(Records for this exercise):
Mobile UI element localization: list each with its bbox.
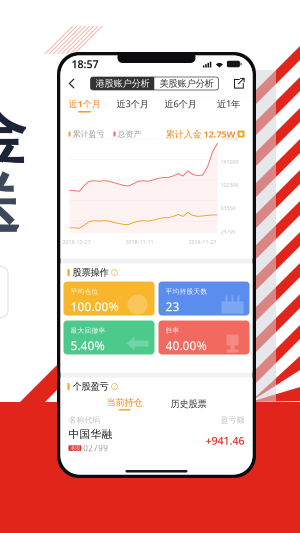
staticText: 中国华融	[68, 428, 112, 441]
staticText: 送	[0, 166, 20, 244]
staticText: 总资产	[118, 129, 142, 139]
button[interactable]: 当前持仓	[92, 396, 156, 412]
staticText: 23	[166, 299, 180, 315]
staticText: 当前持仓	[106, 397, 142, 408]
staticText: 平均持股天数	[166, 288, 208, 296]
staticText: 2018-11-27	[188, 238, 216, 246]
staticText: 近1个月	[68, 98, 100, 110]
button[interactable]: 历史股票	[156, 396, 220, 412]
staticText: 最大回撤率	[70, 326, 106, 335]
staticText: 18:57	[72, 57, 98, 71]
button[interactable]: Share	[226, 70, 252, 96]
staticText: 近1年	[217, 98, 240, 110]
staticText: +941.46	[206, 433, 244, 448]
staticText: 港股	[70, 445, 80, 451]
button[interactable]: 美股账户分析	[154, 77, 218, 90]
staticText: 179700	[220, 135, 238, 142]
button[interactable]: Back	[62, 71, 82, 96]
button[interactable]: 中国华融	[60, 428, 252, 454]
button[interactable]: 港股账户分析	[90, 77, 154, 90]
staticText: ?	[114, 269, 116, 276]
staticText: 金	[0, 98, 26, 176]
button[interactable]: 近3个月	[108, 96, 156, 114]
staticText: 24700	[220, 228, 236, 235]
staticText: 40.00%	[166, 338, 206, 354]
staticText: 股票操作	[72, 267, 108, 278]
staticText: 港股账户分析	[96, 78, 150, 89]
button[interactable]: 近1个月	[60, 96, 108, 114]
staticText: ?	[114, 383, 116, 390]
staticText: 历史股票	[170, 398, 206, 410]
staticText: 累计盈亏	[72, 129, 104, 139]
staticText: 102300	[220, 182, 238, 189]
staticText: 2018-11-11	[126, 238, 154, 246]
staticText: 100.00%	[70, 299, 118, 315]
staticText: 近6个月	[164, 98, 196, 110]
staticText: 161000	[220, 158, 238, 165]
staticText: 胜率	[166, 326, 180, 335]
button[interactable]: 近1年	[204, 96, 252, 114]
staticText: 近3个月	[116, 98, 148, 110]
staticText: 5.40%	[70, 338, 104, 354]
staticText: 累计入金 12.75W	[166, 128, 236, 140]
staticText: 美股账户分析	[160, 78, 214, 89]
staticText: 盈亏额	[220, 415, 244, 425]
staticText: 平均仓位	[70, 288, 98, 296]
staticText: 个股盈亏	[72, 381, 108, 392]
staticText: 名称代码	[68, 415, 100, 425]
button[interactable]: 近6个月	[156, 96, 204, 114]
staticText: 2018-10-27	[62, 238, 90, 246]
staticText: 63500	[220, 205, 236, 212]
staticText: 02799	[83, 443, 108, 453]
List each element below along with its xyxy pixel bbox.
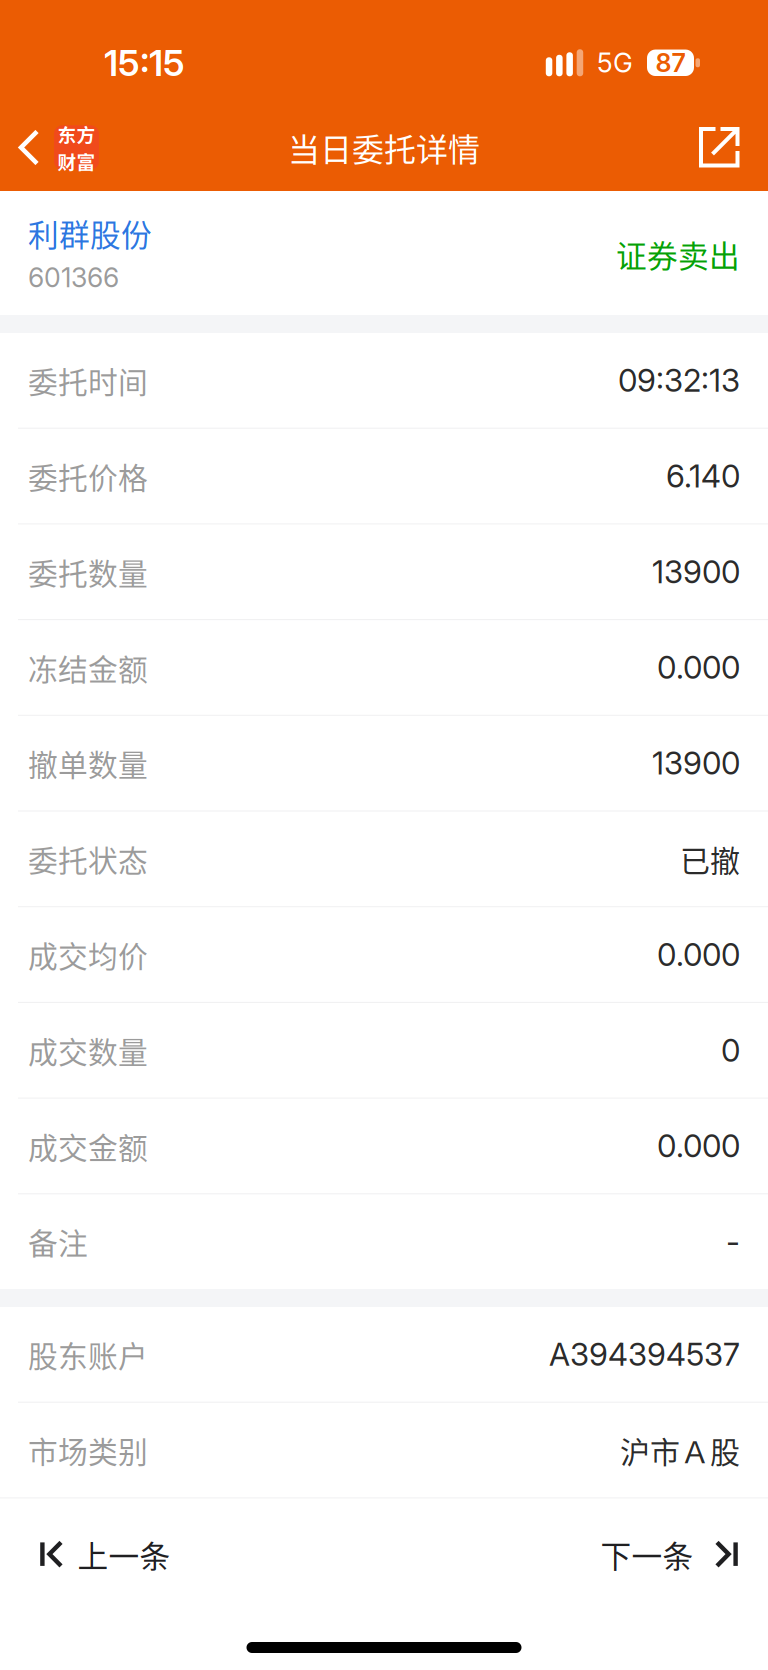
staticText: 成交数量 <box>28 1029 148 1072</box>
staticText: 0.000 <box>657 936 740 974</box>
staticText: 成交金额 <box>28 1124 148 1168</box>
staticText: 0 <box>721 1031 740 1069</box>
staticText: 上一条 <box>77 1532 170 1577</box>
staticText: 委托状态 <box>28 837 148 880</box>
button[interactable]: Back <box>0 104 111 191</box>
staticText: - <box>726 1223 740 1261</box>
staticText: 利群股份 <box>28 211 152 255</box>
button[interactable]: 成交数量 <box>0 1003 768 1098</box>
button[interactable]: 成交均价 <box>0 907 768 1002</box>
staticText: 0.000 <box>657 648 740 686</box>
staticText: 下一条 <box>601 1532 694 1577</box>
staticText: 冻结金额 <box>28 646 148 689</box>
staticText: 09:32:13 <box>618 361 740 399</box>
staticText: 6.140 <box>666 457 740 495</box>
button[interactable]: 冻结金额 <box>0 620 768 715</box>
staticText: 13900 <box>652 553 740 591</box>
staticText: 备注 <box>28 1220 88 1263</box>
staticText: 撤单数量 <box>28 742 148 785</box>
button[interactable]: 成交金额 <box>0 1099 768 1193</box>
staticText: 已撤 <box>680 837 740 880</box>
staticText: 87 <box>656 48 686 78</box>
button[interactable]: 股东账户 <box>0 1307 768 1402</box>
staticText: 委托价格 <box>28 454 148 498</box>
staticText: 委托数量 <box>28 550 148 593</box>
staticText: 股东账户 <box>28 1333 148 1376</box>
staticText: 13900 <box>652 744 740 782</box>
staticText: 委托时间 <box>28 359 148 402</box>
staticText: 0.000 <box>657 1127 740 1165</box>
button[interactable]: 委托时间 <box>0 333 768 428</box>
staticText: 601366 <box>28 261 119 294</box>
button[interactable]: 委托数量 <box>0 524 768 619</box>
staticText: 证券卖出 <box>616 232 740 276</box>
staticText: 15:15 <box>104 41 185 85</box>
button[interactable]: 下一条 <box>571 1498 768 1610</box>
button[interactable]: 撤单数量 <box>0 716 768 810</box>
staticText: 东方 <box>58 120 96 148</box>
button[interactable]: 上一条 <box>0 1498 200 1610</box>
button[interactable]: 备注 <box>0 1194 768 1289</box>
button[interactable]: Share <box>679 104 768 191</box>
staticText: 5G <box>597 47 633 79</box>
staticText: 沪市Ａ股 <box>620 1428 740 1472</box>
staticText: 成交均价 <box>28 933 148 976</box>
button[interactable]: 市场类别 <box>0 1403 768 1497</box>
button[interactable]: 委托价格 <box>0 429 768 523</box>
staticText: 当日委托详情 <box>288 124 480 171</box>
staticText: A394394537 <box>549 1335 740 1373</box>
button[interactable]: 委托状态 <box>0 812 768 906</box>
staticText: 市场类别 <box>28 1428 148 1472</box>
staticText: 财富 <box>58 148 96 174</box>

...

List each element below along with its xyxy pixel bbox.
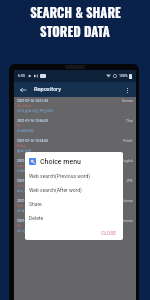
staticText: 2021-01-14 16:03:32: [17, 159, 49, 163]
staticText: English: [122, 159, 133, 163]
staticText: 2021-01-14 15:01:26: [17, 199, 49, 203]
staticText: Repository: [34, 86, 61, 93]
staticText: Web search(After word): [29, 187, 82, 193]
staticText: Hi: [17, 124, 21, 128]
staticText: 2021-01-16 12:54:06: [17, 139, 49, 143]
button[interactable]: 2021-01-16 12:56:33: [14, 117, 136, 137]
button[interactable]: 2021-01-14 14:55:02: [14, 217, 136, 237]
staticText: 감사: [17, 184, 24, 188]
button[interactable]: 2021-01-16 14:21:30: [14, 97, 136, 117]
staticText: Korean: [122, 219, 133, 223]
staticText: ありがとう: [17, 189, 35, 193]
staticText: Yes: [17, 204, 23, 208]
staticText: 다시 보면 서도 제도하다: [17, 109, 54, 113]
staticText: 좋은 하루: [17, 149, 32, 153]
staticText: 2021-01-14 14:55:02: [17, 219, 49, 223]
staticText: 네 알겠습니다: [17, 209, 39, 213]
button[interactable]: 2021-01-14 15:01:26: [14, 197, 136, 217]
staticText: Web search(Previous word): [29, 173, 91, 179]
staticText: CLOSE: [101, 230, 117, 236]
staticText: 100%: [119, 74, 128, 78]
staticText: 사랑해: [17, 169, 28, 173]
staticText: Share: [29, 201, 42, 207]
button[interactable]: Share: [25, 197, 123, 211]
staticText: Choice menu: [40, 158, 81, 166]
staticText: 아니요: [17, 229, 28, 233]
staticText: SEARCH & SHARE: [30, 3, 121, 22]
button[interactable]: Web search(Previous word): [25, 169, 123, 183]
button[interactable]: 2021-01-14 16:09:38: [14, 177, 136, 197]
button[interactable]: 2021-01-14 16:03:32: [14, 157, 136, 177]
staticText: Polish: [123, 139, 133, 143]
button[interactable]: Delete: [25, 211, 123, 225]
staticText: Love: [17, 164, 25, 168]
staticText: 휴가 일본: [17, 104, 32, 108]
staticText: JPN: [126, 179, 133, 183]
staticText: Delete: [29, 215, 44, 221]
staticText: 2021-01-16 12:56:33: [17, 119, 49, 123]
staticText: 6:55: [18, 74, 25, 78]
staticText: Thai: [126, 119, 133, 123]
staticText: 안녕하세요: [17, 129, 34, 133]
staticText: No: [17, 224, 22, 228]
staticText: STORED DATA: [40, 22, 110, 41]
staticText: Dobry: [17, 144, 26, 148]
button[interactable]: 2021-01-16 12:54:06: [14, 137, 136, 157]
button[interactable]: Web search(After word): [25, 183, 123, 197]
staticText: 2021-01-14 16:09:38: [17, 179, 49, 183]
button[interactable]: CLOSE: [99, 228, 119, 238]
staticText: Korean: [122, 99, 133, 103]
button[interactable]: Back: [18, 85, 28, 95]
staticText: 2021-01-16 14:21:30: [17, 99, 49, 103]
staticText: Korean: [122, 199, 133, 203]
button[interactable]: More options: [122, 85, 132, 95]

(Required work): Wherever the string "历史股票" appears in the data above, report the whole line.

(Output of the exercise):
button[interactable]: 历史股票	[156, 396, 220, 412]
staticText: 历史股票	[170, 398, 206, 410]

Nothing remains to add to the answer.